Les membres du panel ont discuté des rapports sur l’utilisation du Bitcoin par des pays comme l’Iran et le Venezuela, en soutenant que ce type d’activité reflète la conception fondamentale du Bitcoin plutôt qu’un défaut de réputation.
Tony Yazbeck, cofondateur de The Bitcoin Way, a souligné que le Bitcoin modifiait les règles de l’argent mondial en supprimant la capacité de contrôler les transactions.
« Le Bitcoin a été créé dans un but unique et un seul : la séparation de l’argent et de l’État », a ajouté Yazbeck.
Rahim Taghizadegan, fondateur du Scholarium, a noté que le Bitcoin avait survécu à des risques de réputation antérieurs, notamment la Silk Road, les marchés cryptographiques spéculatifs et l’utilisation par des États voyous.
Il a ajouté que le Bitcoin revêtait un intérêt de plus en plus grand à mesure que le monde passe d’un ordre financier unipolaire à un ordre multipolaire.
Les produits institutionnels en BTC ne sont pas du Bitcoin
Les membres du panel ont clairement distingué entre le fait de posséder du Bitcoin directement et le fait de s’exposer à travers des produits institutionnels tels que des ETF au comptant ou des sociétés de trésorerie en Bitcoin.

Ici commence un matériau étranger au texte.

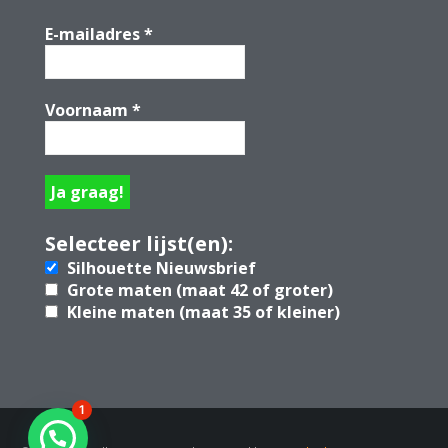
E-mailadres
*
Voornaam
*
Selecteer lijst(en):
Silhouette Nieuwsbrief
Grote maten (maat 42 of groter)
Kleine maten (maat 35 of kleiner)
1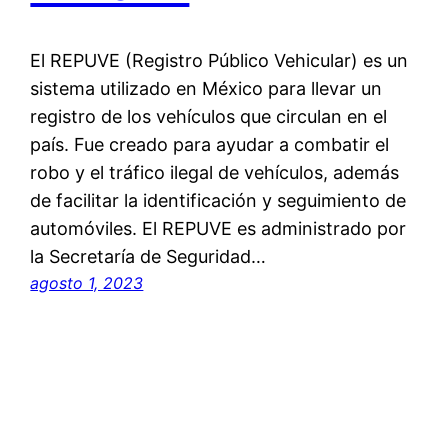
El REPUVE (Registro Público Vehicular) es un
sistema utilizado en México para llevar un
registro de los vehículos que circulan en el
país. Fue creado para ayudar a combatir el
robo y el tráfico ilegal de vehículos, además
de facilitar la identificación y seguimiento de
automóviles. El REPUVE es administrado por
la Secretaría de Seguridad…
agosto 1, 2023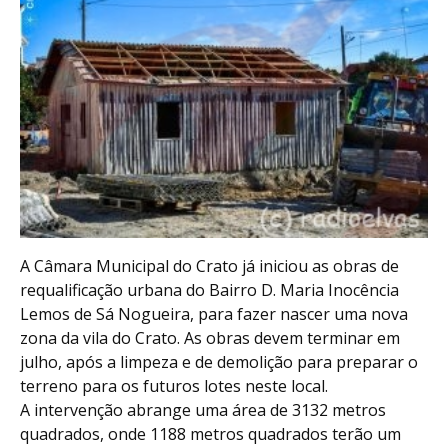
A Câmara Municipal do Crato já iniciou as obras de
requalificação urbana do Bairro D. Maria Inocência
Lemos de Sá Nogueira, para fazer nascer uma nova
zona da vila do Crato. As obras devem terminar em
julho, após a limpeza e de demolição para preparar o
terreno para os futuros lotes neste local.
A intervenção abrange uma área de 3132 metros
quadrados, onde 1188 metros quadrados terão um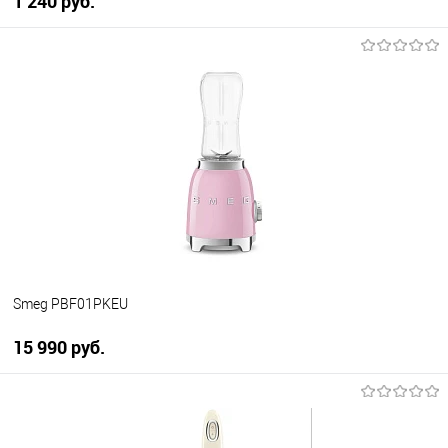
1 240 руб.
В корзину
Купить в 1 клик
К сравнению
В избранное
В наличии
Smeg PBF01PKEU
15 990 руб.
В корзину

Brunell a déclaré que l’adoption institutionnelle était inévitable et qu’elle pouvait servir de rampe de lancement pour les fonds de pension et les investisseurs traditionnels, mais elle a ajouté que ce n’est pas la même chose que de détenir du Bitcoin directement.
Yazbeck a été plus critique, en soutenant que les produits institutionnels en BTC « ne sont pas du Bitcoin » parce que les investisseurs ne contrôlent pas l’actif.
« Tous ces produits et services sont créés pour maintenir 8,3 milliards de personnes dépendantes d’un système », a-t-il déclaré. « Le seul produit qui existe comme ticket d’entrée vers la liberté est le Bitcoin sous votre contrôle. »
Les intervenants ont soutenu que l’utilisation la plus efficace du Bitcoin reste l’autogestion, en particulier pour les particuliers confrontés à l’inflation, aux contrôles des capitaux ou à l’instabilité politique.
Yazbeck, qui a déclaré avoir perdu l’accès à des fonds pendant la crise bancaire du Liban, a averti que les gens ne devraient pas attendre une douleur financière extrême avant de s’informer sur le Bitcoin.
« Le Bitcoin est une monnaie qui constitue une option depuis 2009 », a-t-il conclu.